Killer Elite

Jason Statham and Clive Owen have both excelled at being entertaining in even their dumbest projects, from Statham's unfettered cool in something like Death Race to Owen's smarty-pants charm in something like The International. But none of it is any help in Killer Elite, a movie so sloppy and lowest-common-denominator that it's even got one of those lazy late-career Robert de Niro performances that, sadly, are a pretty sure indication of awfulness these days. Spanning many continents and a revenge plot that's silly beyond belief, Killer Elite masks the true story of a secret British spy ring with tedious, incomprehensible action.

In an utterly unnecessary prologue we learn that mercenary killer Danny (Statham) has learned everything he knows from Hunter (De Niro), so that when Hunter is kidnapped by mysterious Arab royalty, Danny abandons his hot Australian girlfriend (Yvonne Stahovski) and idyllic farm life to rescue him. Danny and Hunter's father-son relationship is sketchily laid out in the prologue so that we understand these killers feel real human emotion, I guess, but writer-director Gary McKendry could have gotten that across in three lines of dialogue if he had even an inch of storytelling skill. Anyway, Danny winds up in Oman to negotiate Hunter's release, and after one badass but failed attempt and breaking him out, agrees to the terms of the kidnapper, who turns out to be the Sheikh of Oman. Danny will travel to England and hunt down the members of the British elite forces (the SAS) who killed the King's sons during a secret war with Oman-- because apparently the rules of engagement during wartime don't count when you're rich with oil money and have scores to settle.

So off to England Danny goes, while Hunter hangs out in jail offscreen and De Niro collects a hefty paycheck for a few days worth of work. Unsurprisingly, Danny's targeted attacks on the former British soldiers start attracting the attention of a top-secret group of them, called The Feather Men, who sit around a boardroom table and let us know how secretive they are by saying things like "Remember, we are businessmen and bankers now; what we do here is illegal." The retired soldiers dispatch a slightly younger one, Spike (Clive Owen), to hunt down Danny, leading to a cat-and-mouse chase that might be thrilling if McKendry had any idea how to structure it that way.
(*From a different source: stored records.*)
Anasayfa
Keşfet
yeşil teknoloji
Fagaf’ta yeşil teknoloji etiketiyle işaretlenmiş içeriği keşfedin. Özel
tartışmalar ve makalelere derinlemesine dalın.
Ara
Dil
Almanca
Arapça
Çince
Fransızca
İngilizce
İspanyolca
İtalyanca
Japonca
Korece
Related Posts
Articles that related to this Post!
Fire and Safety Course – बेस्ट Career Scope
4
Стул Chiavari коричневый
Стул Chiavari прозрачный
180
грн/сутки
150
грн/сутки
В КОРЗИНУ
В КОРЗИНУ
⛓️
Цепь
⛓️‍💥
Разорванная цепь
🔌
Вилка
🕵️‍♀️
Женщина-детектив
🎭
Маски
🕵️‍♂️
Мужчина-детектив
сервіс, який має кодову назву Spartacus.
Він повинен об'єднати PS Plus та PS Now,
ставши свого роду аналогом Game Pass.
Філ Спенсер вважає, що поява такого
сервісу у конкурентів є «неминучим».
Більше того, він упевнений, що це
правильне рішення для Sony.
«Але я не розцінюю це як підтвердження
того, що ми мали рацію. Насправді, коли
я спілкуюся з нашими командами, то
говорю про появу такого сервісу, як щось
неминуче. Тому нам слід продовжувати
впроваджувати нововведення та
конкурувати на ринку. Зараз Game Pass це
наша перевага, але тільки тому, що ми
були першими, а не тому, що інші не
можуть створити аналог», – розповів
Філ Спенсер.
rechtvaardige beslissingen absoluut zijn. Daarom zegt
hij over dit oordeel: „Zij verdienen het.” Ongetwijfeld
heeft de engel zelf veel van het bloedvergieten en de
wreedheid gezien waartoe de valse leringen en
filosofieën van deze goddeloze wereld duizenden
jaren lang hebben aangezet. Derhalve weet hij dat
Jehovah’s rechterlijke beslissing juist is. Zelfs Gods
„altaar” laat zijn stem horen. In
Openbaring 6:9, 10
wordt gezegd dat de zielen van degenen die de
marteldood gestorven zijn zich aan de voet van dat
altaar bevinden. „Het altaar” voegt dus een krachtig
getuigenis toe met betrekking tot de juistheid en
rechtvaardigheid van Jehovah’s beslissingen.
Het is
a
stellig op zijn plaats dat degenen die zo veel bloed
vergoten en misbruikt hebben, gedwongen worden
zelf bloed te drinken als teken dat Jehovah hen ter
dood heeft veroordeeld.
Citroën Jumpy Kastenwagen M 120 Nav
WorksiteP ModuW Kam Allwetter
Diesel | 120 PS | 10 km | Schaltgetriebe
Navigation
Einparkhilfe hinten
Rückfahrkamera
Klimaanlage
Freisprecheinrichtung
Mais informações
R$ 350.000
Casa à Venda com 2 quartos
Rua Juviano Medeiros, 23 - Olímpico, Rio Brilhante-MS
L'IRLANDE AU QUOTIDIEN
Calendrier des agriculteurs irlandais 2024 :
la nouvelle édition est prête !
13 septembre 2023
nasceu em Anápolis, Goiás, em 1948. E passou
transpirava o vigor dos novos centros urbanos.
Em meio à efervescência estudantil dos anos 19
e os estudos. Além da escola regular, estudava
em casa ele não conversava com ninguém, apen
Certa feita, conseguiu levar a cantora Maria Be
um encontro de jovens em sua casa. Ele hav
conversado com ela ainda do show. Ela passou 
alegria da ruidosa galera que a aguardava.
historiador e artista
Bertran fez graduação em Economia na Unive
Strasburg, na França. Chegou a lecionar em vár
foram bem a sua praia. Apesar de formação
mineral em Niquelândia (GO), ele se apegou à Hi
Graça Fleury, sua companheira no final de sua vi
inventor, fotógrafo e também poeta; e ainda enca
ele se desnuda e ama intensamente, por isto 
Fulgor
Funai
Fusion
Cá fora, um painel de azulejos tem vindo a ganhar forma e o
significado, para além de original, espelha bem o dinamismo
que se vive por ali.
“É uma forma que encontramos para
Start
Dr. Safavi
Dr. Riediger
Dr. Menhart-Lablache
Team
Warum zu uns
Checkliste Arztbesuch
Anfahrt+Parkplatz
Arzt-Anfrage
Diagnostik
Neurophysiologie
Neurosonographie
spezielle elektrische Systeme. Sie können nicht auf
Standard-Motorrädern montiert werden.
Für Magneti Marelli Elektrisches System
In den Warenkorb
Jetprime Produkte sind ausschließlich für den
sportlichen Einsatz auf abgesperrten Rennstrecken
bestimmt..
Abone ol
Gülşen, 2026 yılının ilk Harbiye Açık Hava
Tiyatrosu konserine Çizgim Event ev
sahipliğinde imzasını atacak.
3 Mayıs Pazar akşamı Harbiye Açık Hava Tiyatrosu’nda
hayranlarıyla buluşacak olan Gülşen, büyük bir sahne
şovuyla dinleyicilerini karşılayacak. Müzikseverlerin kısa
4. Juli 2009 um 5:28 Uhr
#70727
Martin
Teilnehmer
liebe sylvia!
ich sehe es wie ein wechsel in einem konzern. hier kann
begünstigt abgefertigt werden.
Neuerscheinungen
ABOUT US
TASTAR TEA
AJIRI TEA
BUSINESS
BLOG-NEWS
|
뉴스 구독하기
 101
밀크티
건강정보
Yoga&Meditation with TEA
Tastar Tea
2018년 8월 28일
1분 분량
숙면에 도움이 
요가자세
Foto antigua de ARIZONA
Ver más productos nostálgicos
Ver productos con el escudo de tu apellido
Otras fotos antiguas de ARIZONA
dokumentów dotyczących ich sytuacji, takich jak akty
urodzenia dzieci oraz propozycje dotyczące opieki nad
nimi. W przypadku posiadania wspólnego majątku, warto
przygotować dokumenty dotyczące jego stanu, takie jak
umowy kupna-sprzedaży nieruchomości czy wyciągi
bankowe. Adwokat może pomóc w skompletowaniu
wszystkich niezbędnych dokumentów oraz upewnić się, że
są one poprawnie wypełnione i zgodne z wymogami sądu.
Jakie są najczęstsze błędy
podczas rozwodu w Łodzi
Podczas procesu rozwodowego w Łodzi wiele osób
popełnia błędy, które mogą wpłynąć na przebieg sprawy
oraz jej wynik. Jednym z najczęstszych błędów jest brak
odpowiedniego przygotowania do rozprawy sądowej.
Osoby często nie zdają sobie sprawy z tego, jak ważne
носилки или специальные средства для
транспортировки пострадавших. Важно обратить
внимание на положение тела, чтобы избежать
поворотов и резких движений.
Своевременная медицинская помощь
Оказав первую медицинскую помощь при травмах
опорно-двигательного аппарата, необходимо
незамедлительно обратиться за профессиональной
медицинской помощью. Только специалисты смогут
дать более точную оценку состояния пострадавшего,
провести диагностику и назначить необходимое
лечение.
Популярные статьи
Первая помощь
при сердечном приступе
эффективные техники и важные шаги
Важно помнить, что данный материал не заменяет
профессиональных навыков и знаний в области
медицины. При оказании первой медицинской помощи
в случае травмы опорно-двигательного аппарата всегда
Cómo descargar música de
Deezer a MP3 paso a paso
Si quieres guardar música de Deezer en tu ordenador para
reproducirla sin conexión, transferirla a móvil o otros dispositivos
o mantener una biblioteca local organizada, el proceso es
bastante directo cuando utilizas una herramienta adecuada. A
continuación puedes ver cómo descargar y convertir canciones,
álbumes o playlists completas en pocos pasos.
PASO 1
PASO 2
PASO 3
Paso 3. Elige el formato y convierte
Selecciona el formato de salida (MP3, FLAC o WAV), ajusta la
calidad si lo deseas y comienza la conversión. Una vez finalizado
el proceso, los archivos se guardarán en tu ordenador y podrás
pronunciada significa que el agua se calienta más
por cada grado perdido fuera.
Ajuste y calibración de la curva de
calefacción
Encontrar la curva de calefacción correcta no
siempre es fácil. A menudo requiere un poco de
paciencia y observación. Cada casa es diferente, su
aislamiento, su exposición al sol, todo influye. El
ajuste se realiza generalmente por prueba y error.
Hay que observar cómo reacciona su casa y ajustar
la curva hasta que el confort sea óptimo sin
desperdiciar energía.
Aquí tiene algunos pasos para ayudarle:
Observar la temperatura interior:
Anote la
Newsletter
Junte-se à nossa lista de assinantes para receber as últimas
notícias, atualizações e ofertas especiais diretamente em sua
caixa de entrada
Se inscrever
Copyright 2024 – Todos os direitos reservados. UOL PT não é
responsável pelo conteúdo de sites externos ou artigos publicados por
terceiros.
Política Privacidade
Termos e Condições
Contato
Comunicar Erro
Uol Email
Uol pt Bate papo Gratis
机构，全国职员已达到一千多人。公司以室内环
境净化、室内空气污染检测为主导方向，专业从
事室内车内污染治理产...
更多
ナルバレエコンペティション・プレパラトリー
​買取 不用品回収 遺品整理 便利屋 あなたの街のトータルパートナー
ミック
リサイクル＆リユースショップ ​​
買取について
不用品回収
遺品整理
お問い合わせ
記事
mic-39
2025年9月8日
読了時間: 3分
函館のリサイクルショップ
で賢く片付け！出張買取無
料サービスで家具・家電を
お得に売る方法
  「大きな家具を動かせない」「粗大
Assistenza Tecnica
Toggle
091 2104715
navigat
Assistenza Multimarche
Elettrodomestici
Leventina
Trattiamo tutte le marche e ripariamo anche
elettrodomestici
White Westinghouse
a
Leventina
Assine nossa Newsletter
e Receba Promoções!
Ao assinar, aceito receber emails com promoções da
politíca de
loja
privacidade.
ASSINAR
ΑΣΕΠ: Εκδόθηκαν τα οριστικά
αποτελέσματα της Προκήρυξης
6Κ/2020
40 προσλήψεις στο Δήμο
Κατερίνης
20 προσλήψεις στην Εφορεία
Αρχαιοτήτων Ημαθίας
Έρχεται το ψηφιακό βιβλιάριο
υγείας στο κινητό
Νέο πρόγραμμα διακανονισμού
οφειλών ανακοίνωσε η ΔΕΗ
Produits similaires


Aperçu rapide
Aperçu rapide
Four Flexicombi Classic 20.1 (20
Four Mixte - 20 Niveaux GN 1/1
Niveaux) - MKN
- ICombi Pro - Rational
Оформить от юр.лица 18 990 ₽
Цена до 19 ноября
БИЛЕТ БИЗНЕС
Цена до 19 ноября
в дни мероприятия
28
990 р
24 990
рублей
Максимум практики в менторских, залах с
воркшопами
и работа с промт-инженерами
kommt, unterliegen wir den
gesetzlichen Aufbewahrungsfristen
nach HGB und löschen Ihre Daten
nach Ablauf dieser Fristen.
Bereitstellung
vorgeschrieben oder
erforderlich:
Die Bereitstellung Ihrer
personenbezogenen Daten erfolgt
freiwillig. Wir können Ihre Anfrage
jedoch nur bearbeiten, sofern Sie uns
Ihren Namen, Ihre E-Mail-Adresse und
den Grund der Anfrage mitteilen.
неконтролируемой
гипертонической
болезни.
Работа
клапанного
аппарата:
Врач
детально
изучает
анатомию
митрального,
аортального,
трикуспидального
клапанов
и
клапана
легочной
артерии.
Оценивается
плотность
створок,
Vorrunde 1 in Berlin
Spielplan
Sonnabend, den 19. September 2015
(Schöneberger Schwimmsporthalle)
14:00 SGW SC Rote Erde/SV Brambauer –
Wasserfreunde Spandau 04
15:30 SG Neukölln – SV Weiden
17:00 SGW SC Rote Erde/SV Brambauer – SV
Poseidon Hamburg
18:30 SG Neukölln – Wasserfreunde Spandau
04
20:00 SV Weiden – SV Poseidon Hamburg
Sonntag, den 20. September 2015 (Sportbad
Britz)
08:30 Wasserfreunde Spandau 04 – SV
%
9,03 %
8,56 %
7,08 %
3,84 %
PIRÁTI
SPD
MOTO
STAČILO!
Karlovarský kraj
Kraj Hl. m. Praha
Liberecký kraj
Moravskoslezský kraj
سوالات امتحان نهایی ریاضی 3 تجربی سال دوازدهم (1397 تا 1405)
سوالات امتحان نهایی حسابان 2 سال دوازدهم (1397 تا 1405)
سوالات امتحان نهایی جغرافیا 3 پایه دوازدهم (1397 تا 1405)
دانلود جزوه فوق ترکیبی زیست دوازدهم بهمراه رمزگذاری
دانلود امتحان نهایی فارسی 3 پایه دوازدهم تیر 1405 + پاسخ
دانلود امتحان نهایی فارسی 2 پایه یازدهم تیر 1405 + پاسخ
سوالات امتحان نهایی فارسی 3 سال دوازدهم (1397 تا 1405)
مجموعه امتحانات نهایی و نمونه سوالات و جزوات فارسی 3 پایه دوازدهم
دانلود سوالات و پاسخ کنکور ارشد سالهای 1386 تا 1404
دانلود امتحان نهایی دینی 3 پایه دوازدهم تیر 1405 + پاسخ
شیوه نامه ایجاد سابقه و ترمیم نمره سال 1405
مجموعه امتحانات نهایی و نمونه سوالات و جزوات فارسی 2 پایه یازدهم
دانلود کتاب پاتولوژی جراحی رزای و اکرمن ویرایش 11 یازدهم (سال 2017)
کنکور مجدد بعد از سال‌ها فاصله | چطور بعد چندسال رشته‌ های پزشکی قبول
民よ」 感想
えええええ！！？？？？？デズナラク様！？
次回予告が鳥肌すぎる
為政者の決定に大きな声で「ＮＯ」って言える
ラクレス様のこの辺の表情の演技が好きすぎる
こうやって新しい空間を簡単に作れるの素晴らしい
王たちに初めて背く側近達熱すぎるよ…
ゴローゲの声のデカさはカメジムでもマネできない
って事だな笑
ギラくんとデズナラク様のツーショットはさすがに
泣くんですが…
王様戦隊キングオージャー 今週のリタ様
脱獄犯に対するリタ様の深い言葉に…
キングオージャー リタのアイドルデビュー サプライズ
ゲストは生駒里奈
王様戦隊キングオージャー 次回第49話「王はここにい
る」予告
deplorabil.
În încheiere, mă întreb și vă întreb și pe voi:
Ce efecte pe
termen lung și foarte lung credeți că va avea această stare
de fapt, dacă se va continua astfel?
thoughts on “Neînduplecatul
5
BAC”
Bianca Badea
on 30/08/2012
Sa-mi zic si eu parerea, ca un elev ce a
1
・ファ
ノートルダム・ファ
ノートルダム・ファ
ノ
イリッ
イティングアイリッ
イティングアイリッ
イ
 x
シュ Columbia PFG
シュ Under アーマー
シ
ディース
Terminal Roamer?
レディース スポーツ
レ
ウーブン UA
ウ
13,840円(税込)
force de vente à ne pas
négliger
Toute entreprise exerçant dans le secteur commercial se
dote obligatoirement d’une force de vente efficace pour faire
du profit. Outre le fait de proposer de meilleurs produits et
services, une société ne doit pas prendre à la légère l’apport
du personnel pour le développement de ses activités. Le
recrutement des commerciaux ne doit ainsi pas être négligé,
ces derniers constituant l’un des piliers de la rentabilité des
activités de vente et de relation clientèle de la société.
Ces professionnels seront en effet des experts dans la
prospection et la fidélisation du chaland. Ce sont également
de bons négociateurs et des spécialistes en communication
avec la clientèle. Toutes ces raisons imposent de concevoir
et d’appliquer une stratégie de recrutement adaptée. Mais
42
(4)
Ads for Killer Elite have promised showdowns between Owen and Statham, and we get one, but only in the last half hour of the film. Before then they both wander through spy movie setups we've seen so many times before-- the carefully executed hit, the mysterious taunting phone call to your enemy, the hugely improbable rooftop chase-- with both Statham and Owen expending a lot of loose cannon charisma that the story never takes advantage of. They really are great when they face each other, and even McKendry's herky-jerky action directing style can't mask the fact that they're two professionals who enjoy kicking each other in the face and trading quips. But there's precious little of that strewn amid a story that goes everywhere you expect it to go, and nowhere worth going at all.